▸ Work order
Look through the listing below for the string "creams". Show each line where it occurs.

▸ Data supplied
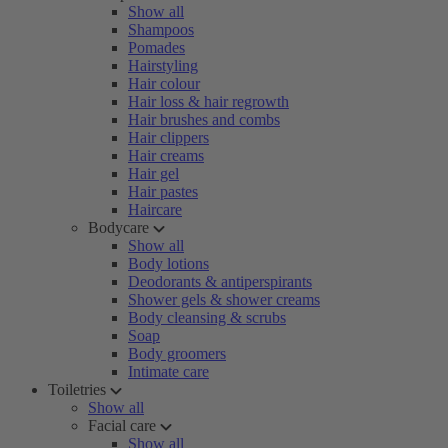
Show all
Shampoos
Pomades
Hairstyling
Hair colour
Hair loss & hair regrowth
Hair brushes and combs
Hair clippers
Hair creams
Hair gel
Hair pastes
Haircare
Bodycare
Show all
Body lotions
Deodorants & antiperspirants
Shower gels & shower creams
Body cleansing & scrubs
Soap
Body groomers
Intimate care
Toiletries
Show all
Facial care
Show all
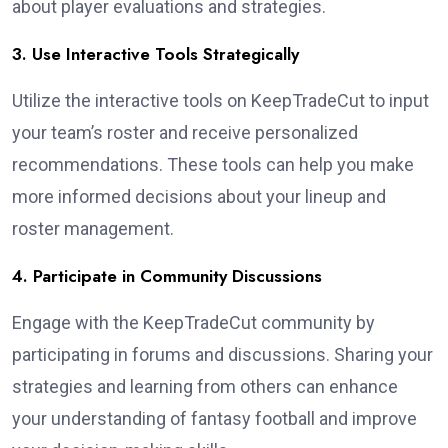
about player evaluations and strategies.
3. Use Interactive Tools Strategically
Utilize the interactive tools on KeepTradeCut to input
your team’s roster and receive personalized
recommendations. These tools can help you make
more informed decisions about your lineup and
roster management.
4. Participate in Community Discussions
Engage with the KeepTradeCut community by
participating in forums and discussions. Sharing your
strategies and learning from others can enhance
your understanding of fantasy football and improve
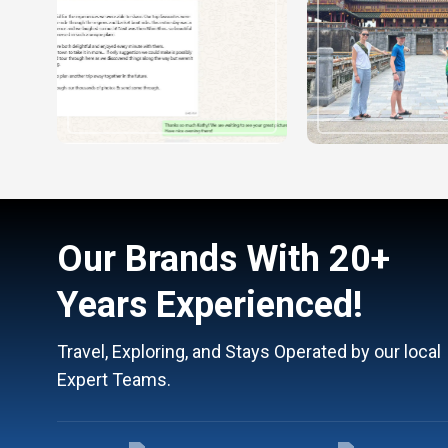
Our Brands With 20+
Years Experienced!
Travel, Exploring, and Stays Operated by our local
Expert Teams.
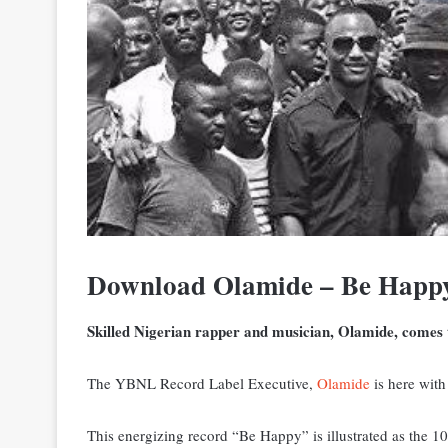
Download Olamide – Be Happ
Skilled Nigerian rapper and musician, Olamide, comes t
The YBNL Record Label Executive,
Olamide
is here with
This energizing record “Be Happy” is illustrated as the 1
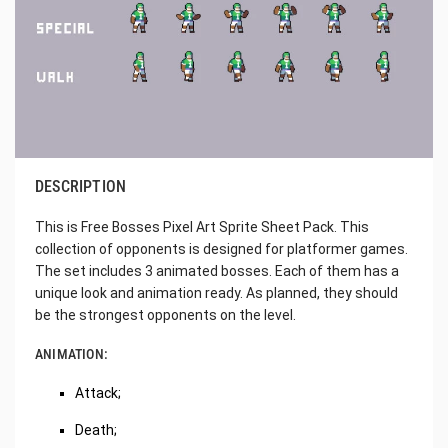
DESCRIPTION
This is Free Bosses Pixel Art Sprite Sheet Pack. This
collection of opponents is designed for platformer games.
The set includes 3 animated bosses. Each of them has a
unique look and animation ready. As planned, they should
be the strongest opponents on the level.
ANIMATION:
Attack;
Death;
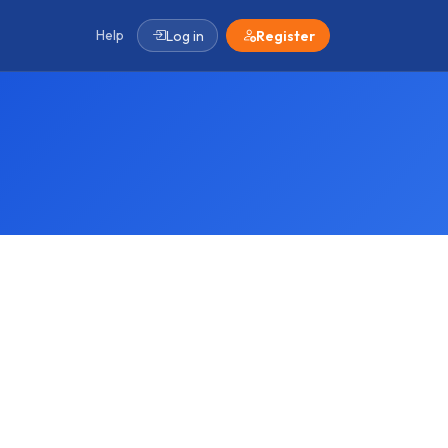
Help
Log in
Register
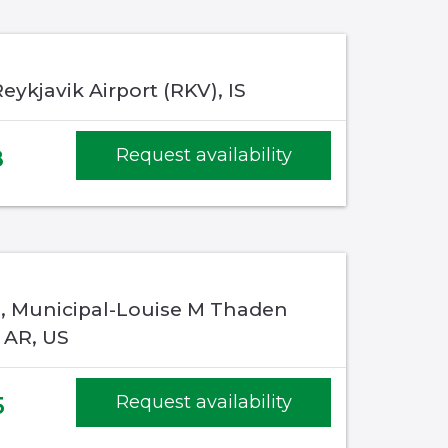
eykjavik Airport (RKV), IS
8
Request availability
e, Municipal-Louise M Thaden
, AR, US
5
Request availability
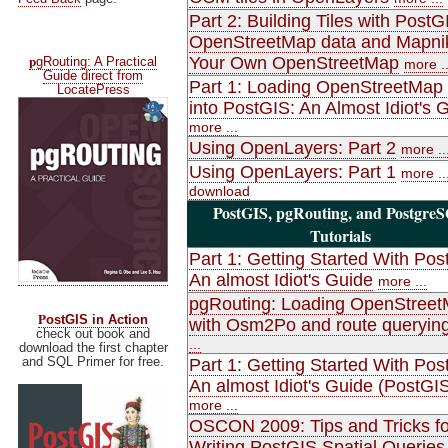
Part 2: Building Tiles with PostG
OpenStreetMap data and Mapni
p
Your Own OpenStreetMap
gRouting: A Practical
more ..
Guide direct from
Part 1: Loading OpenStreetMap
LocatePress
into PostGIS: An Almost Idiot's 
more ...
Using OpenLayers: Part 2
more ..
Using OpenLayers: Part 1
more ..
download
PostGIS, pgRouting, and Postgre
Tutorials
Part 1: Getting Started With Pos
An almost Idiot's Guide
more ...
pgRouting: Loading OpenStree
P
ostGIS in Action
with Osm2Po and route queryin
check out book and
...
download the first chapter
and SQL Primer for free.
Part 1: Getting Started With Pos
An almost Idiot's Guide (PostGIS
more ...
OSCON 2009: Tips and Tricks fo
Writing PostGIS Spatial Queries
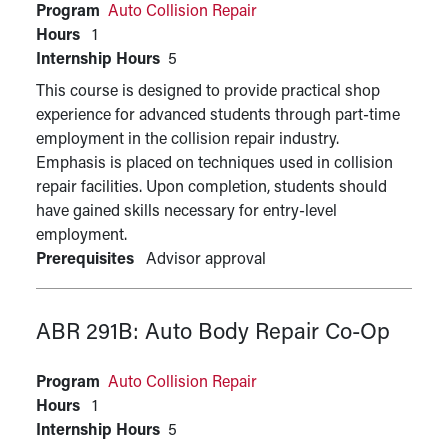
Program
Auto Collision Repair
Hours
1
Internship Hours
5
This course is designed to provide practical shop
experience for advanced students through part-time
employment in the collision repair industry.
Emphasis is placed on techniques used in collision
repair facilities. Upon completion, students should
have gained skills necessary for entry-level
employment.
Prerequisites
Advisor approval
ABR 291B:
Auto Body Repair Co-Op
Program
Auto Collision Repair
Hours
1
Internship Hours
5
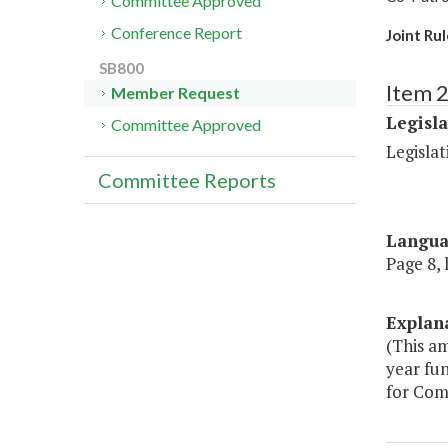
Committee Approved
Conference Report
Joint Ru
SB800
Item 2
Member Request
Legisl
Committee Approved
Legislat
Committee Reports
Langu
Page 8, 
Explan
(This am
year fun
for Com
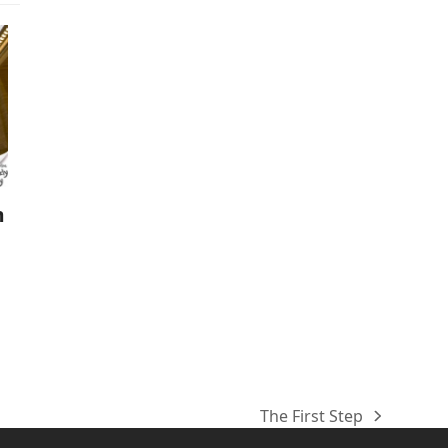
m
The First Step
next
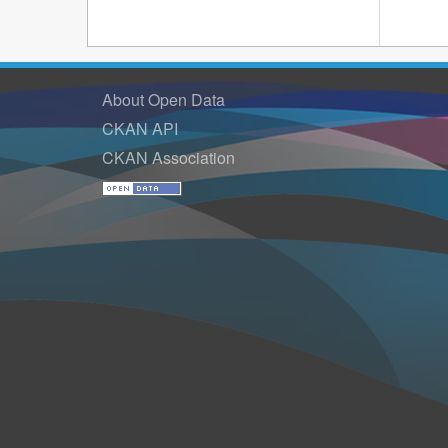
About Open Data
CKAN API
CKAN Association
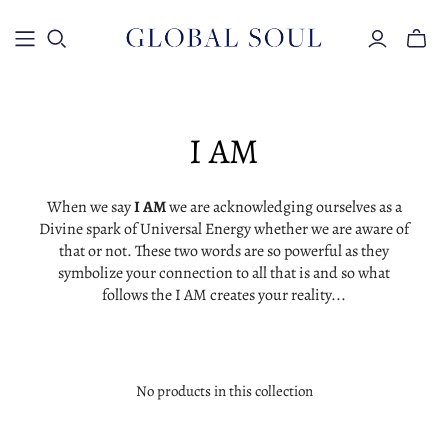
Toggle
mini
cart
I AM
When we say
I AM
we are acknowledging ourselves as a
Divine spark of Universal Energy whether we are aware of
that or not. These two words are so powerful as they
symbolize your connection to all that is and so what
follows the I AM creates your reality...
No products in this collection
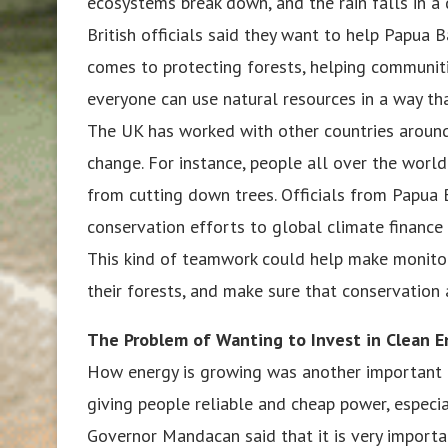
ecosystems break down, and the rain falls in a 
British officials said they want to help Papua B
comes to protecting forests, helping communit
everyone can use natural resources in a way th
The UK has worked with other countries around
change. For instance, people all over the worl
from cutting down trees. Officials from Papua B
conservation efforts to global climate finance
This kind of teamwork could help make monitor
their forests, and make sure that conservation a
The Problem of Wanting to Invest in Clean E
How energy is growing was another important to
giving people reliable and cheap power, especia
Governor Mandacan said that it is very importa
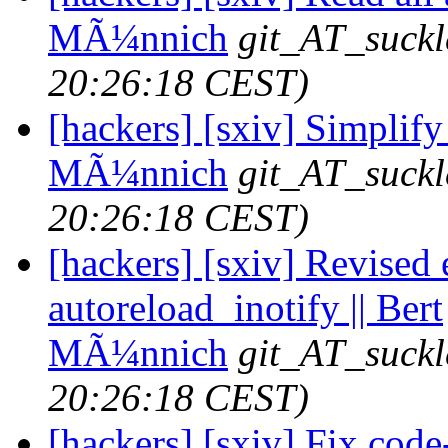
MÃ¼nnich
git_AT_suckl
20:26:18 CEST)
[hackers] [sxiv] Simplify 
MÃ¼nnich
git_AT_suckl
20:26:18 CEST)
[hackers] [sxiv] Revised 
autoreload_inotify || Bert
MÃ¼nnich
git_AT_suckl
20:26:18 CEST)
[hackers] [sxiv] Fix code-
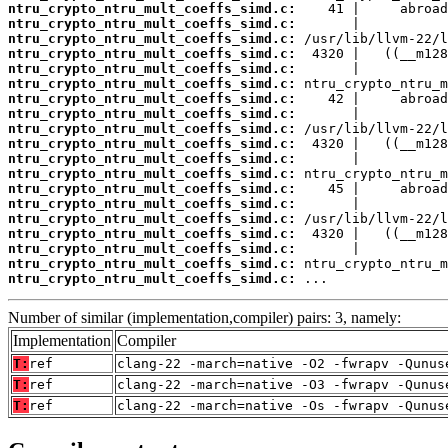
ntru_crypto_ntru_mult_coeffs_simd.c:
ntru_crypto_ntru_mult_coeffs_simd.c:
ntru_crypto_ntru_mult_coeffs_simd.c:
ntru_crypto_ntru_mult_coeffs_simd.c:
ntru_crypto_ntru_mult_coeffs_simd.c:
ntru_crypto_ntru_mult_coeffs_simd.c:
ntru_crypto_ntru_mult_coeffs_simd.c:
ntru_crypto_ntru_mult_coeffs_simd.c:
ntru_crypto_ntru_mult_coeffs_simd.c:
ntru_crypto_ntru_mult_coeffs_simd.c:
ntru_crypto_ntru_mult_coeffs_simd.c:
ntru_crypto_ntru_mult_coeffs_simd.c:
ntru_crypto_ntru_mult_coeffs_simd.c:
ntru_crypto_ntru_mult_coeffs_simd.c:
ntru_crypto_ntru_mult_coeffs_simd.c:
ntru_crypto_ntru_mult_coeffs_simd.c:
ntru_crypto_ntru_mult_coeffs_simd.c:
ntru_crypto_ntru_mult_coeffs_simd.c:
ntru_crypto_ntru_mult_coeffs_simd.c:
 ...
Number of similar (implementation,compiler) pairs: 3, namely:
Implementation
Compiler
T:
ref
clang-22 -march=native -O2 -fwrapv -Qunus
T:
ref
clang-22 -march=native -O3 -fwrapv -Qunus
T:
ref
clang-22 -march=native -Os -fwrapv -Qunus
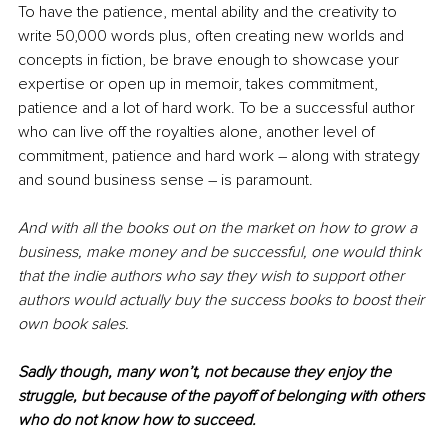
To have the patience, mental ability and the creativity to 
write 50,000 words plus, often creating new worlds and 
concepts in fiction, be brave enough to showcase your 
expertise or open up in memoir, takes commitment, 
patience and a lot of hard work. To be a successful author 
who can live off the royalties alone, another level of 
commitment, patience and hard work – along with strategy 
and sound business sense – is paramount.
And with all the books out on the market on how to grow a 
business, make money and be successful, one would think 
that the indie authors who say they wish to support other 
authors would actually buy the success books to boost their 
own book sales.
Sadly though, many won’t, not because they enjoy the 
struggle, but because of the payoff of belonging with others 
who do not know how to succeed. 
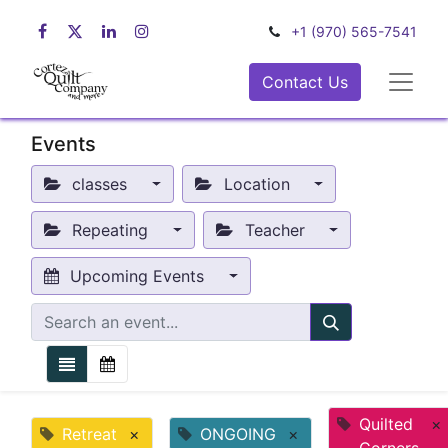
+1 (970) 565-7541
Contact Us
Events
classes
Location
Repeating
Teacher
Upcoming Events
Quilted
×
Retreat
×
ONGOING
×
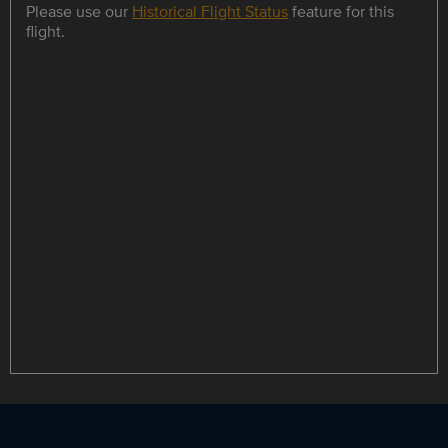
Please use our
Historical Flight Status
feature for this
flight.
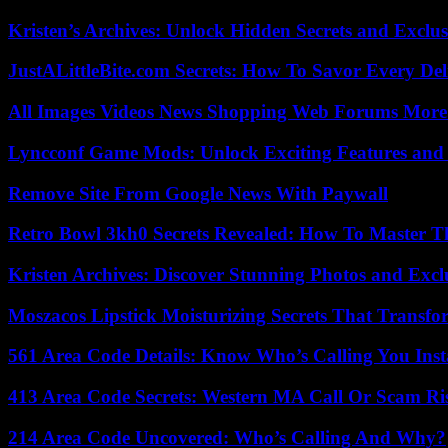
Kristen’s Archives: Unlock Hidden Secrets and Exclus
JustALittleBite.com Secrets: How To Savor Every De
All Images Videos News Shopping Web Forums More
Lyncconf Game Mods: Unlock Exciting Features and 
Remove Site From Google News With Paywall
Retro Bowl 3kh0 Secrets Revealed: How To Master 
Kristen Archives: Discover Stunning Photos and Excl
Moszacos Lipstick Moisturizing Secrets That Transf
561 Area Code Details: Know Who’s Calling You Inst
413 Area Code Secrets: Western MA Call Or Scam Ri
214 Area Code Uncovered: Who’s Calling And Why?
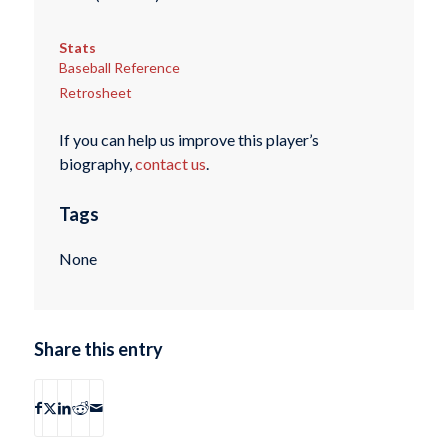
Stats
Baseball Reference
Retrosheet
If you can help us improve this player’s
biography,
contact us
.
Tags
None
Share this entry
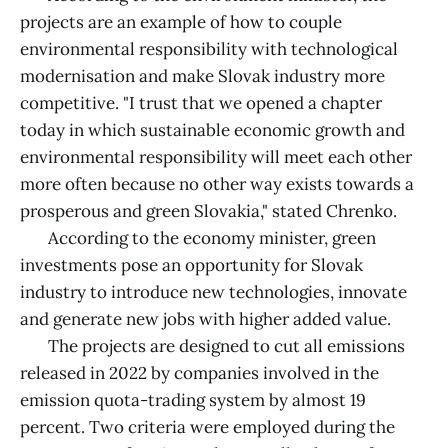
projects are an example of how to couple
environmental responsibility with technological
modernisation and make Slovak industry more
competitive. "I trust that we opened a chapter
today in which sustainable economic growth and
environmental responsibility will meet each other
more often because no other way exists towards a
prosperous and green Slovakia," stated Chrenko.
According to the economy minister, green
investments pose an opportunity for Slovak
industry to introduce new technologies, innovate
and generate new jobs with higher added value.
The projects are designed to cut all emissions
released in 2022 by companies involved in the
emission quota-trading system by almost 19
percent. Two criteria were employed during the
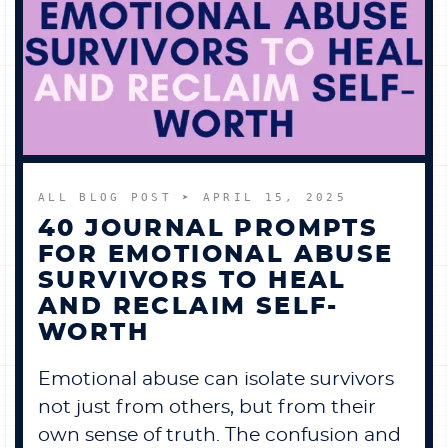
ALL BLOG POST
➤ APRIL 15, 2025
40 JOURNAL PROMPTS
FOR EMOTIONAL ABUSE
SURVIVORS TO HEAL
AND RECLAIM SELF-
WORTH
Emotional abuse can isolate survivors
not just from others, but from their
own sense of truth. The confusion and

▸ Result for this exercise
Hair creams
Shower gels & shower creams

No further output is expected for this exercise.